Exportin 1 (XPO1/CRM1) is the principal nuclear export receptor for cargos bearing hydrophobic nuclear export sequences (NESs). Dysregulation of XPO1-dependent export is implicated in cancer, neurodegeneration, and other diseases, yet a comprehensive view of XPO1 function remains limited by the poor reliability of sequence-based NES prediction. Existing predictors are largely derived from a small set of XPO1-cargo structures and are therefore biased toward canonical docking geometries, limiting their ability to detect NESs that engage XPO1 through noncanonical pocket-occupancy patterns. We hypothesized that deep learning-based structural modeling could overcome this limitation by directly sampling binding geometries. Using AlphaFold 3, we modeled full-length cargo-XPO1-RanGTP complexes for more than 4,000 human proteins and identified over 3,000 previously uncharacterized, high-confidence NESs. Integration of AlphaFold predictions with unsupervised structural geometry analysis and experimental validation identified both canonical NESs and noncanonical sequence patterns exhibiting atypical anchor-residue usage, expanding the structural language of XPO1-recognized NESs. Groove-resolved contact maps further revealed helix rotation within the export groove as a regulatory feature that can rewire pocket usage without altering the core NES sequence, enabling PTM- and cofactor-sensitive tuning of export strength.

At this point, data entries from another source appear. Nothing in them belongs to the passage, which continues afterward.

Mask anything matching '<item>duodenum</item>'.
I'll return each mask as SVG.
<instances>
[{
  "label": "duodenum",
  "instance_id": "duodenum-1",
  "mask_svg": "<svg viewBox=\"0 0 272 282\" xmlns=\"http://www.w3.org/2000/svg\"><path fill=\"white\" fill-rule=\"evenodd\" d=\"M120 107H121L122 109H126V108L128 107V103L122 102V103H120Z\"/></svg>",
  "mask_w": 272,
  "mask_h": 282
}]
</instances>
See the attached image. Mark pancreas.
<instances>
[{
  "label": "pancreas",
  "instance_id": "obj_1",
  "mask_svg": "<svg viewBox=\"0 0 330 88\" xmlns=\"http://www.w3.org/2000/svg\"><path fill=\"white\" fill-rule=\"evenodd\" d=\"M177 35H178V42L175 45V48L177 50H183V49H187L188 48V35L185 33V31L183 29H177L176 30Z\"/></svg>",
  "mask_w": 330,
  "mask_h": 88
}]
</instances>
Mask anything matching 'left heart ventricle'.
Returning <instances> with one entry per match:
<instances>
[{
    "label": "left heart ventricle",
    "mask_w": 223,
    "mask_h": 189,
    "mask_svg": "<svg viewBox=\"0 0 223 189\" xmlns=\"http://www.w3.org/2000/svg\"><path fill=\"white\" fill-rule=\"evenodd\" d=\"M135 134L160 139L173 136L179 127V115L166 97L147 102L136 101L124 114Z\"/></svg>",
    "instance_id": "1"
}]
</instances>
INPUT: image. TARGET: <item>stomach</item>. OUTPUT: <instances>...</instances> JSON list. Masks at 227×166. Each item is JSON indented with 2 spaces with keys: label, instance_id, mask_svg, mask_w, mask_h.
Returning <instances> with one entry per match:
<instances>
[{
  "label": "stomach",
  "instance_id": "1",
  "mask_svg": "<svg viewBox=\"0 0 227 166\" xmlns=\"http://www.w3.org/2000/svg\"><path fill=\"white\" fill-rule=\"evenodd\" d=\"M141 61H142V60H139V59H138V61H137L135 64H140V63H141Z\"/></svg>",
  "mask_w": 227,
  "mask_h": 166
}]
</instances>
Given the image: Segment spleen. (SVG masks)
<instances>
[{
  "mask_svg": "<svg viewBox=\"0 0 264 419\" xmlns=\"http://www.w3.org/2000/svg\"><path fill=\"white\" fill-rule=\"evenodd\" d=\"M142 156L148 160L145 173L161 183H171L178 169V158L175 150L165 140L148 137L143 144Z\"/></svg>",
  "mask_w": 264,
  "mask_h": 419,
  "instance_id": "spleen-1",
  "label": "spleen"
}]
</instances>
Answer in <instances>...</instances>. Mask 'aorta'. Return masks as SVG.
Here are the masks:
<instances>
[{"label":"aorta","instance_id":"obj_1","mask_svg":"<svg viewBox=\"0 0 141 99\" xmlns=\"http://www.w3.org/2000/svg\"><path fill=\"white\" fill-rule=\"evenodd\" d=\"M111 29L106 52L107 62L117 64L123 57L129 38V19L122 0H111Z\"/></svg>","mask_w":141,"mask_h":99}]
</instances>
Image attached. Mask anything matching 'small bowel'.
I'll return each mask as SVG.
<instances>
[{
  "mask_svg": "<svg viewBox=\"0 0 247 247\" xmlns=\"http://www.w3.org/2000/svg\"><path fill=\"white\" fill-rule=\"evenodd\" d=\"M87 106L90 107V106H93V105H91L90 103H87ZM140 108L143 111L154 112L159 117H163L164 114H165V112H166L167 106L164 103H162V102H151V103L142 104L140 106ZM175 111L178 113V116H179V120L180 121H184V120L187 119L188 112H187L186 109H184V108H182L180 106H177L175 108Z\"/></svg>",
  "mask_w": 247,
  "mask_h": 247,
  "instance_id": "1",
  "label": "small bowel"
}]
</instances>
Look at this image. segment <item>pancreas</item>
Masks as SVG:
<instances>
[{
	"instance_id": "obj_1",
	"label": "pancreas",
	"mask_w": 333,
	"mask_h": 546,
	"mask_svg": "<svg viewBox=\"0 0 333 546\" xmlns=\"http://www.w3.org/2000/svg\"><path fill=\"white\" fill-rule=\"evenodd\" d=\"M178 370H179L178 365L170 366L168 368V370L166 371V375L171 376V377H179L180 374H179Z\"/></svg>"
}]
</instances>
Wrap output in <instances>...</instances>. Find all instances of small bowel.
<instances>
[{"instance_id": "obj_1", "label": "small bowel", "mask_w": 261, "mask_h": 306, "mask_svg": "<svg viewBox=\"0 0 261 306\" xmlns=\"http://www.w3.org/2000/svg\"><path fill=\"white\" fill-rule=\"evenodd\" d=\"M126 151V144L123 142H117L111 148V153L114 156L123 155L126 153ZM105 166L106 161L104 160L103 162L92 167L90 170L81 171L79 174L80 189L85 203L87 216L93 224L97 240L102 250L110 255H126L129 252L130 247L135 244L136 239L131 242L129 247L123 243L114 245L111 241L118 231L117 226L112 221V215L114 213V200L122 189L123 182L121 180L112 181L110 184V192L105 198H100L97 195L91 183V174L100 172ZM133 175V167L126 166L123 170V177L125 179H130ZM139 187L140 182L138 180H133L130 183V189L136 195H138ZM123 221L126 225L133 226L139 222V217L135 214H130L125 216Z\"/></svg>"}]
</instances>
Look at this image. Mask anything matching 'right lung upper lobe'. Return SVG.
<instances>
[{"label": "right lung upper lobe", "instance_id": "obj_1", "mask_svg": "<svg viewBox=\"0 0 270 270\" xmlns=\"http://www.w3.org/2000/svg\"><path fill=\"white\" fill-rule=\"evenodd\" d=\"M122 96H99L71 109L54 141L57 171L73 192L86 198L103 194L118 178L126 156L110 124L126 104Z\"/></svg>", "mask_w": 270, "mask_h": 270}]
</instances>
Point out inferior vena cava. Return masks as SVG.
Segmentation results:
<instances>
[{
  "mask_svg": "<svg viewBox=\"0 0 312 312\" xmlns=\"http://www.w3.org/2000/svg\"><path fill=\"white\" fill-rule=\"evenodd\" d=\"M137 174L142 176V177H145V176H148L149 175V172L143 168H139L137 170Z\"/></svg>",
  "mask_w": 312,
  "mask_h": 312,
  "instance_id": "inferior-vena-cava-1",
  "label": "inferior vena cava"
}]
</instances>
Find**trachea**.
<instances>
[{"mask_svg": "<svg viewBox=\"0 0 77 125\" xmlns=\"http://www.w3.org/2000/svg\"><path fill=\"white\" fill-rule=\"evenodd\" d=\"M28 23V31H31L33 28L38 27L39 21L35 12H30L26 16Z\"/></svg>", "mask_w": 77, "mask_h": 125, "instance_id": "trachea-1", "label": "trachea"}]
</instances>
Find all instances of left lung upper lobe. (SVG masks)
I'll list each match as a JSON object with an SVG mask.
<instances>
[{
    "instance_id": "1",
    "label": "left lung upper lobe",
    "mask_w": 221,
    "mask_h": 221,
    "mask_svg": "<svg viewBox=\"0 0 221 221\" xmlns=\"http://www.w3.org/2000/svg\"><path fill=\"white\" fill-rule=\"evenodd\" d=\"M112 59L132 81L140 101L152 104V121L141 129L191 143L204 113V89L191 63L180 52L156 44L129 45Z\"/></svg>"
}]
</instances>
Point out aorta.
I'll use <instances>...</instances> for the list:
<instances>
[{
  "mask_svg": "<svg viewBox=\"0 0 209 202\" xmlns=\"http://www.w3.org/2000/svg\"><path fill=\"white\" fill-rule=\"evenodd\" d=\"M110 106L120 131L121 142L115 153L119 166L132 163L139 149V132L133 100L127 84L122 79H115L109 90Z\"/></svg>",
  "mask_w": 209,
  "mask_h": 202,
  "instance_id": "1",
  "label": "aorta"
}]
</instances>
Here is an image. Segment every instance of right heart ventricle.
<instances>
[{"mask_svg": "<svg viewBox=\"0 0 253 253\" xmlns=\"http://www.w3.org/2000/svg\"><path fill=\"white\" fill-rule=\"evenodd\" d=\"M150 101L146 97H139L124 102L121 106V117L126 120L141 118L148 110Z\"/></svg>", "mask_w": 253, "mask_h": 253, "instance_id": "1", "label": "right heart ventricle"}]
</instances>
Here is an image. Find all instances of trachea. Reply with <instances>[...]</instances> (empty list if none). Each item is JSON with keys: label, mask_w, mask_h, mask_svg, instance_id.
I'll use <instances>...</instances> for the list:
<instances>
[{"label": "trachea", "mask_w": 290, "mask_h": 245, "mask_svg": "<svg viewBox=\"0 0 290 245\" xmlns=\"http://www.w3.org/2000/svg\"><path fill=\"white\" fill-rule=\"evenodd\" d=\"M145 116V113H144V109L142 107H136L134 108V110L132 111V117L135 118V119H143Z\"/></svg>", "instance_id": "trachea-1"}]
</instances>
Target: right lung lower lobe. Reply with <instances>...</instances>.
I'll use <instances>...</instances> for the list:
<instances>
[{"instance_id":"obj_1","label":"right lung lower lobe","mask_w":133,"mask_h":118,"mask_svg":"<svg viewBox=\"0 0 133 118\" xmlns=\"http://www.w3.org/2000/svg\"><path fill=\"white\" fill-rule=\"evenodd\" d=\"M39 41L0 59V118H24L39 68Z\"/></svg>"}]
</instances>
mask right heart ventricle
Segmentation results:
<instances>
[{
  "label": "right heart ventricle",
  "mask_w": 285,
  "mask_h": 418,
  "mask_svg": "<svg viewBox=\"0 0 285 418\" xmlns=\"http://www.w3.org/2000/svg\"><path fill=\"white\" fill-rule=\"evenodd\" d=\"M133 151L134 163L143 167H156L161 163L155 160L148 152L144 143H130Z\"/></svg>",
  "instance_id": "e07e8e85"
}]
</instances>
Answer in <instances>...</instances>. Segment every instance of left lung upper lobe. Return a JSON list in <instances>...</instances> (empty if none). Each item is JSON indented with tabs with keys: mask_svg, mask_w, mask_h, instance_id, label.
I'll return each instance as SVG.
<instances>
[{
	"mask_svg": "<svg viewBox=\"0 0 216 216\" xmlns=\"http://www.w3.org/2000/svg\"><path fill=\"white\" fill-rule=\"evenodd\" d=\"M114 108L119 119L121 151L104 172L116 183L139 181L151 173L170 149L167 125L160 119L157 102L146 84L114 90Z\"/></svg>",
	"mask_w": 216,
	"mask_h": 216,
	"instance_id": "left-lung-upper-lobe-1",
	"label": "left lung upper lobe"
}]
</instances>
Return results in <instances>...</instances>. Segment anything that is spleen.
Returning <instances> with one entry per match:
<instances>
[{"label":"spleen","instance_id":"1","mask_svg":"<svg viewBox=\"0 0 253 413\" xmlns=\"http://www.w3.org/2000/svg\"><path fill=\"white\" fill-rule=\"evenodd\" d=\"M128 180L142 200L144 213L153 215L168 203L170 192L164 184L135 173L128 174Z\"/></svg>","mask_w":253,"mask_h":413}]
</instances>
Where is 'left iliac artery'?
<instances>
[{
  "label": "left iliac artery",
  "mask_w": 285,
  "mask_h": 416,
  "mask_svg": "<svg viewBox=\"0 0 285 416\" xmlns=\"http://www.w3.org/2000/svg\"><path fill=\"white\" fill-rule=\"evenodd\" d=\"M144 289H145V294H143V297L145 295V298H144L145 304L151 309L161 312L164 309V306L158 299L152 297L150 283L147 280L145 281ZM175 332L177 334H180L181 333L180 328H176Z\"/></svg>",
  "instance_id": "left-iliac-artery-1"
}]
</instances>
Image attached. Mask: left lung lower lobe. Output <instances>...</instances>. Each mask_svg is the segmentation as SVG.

This exportome atlas resolves many previously ambiguous or unidentified NESs in disease-associated proteins and across major cellular systems, including centrosome organization, mRNA processing, ubiquitin signaling, kinase networks, ribosome quality control, and macroautophagy. We further identified recurrent NES-NLS tandem motifs encoded in primary sequence, suggesting coordinated regulation of nucleocytoplasmic transport. Together, our deep learning-based exportome atlas, integrated with NLS maps and accessible through a web-searchable resource, defines an expanded and regulatable code of nuclear transport at proteome scale and offers a framework for dissecting nuclear trafficking and its dysregulation in human disease.